How often should I monitor these markers after menopause?

Annual monitoring of lipids, vitamin D, and calcium is a reasonable approach for most post-menopausal women. For women with confirmed vitamin D deficiency, retesting after 3 months of supplementation allows dose adjustment. For those with elevated PTH or calcium, more urgent follow-up with a GP is appropriate — your physician report will specify. Women on HRT should have a lipid panel annually to monitor the response to treatment.

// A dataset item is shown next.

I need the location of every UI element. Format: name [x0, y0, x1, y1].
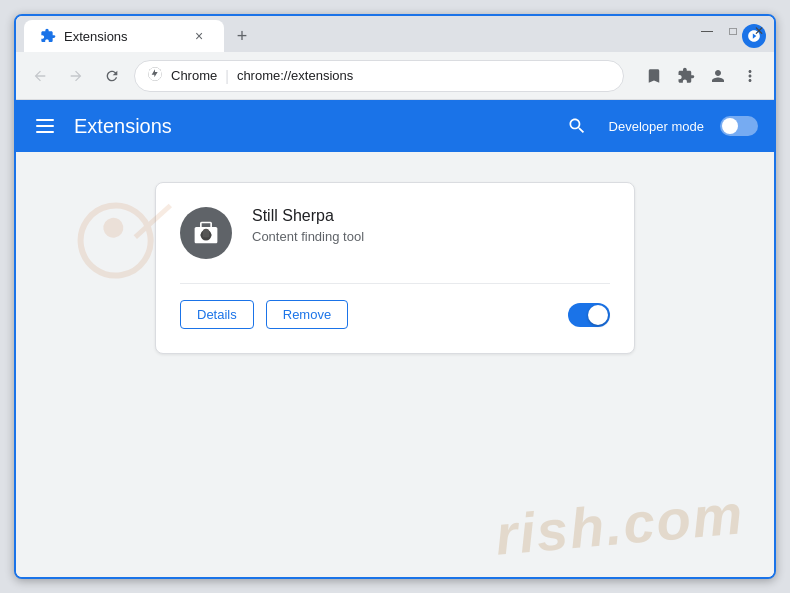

DEXA bone density scans (not included in this panel) are recommended by NICE for post-menopausal women with significant fracture risk factors and should be arranged through a GP.

What should I do if my PTH is elevated?

Elevated PTH requires interpretation alongside calcium and vitamin D. If calcium is normal or low and vitamin D is deficient, the elevated PTH is likely a secondary response (secondary hyperparathyroidism) to the deficiency — correcting vitamin D should normalise PTH. If calcium is elevated alongside PTH, primary hyperparathyroidism should be excluded, and a GP referral for further evaluation (repeat testing, imaging of parathyroid glands) is recommended. Your Trupoint Health physician report will categorise your pattern and advise on urgency. Elevated calcium with elevated PTH should always prompt medical review.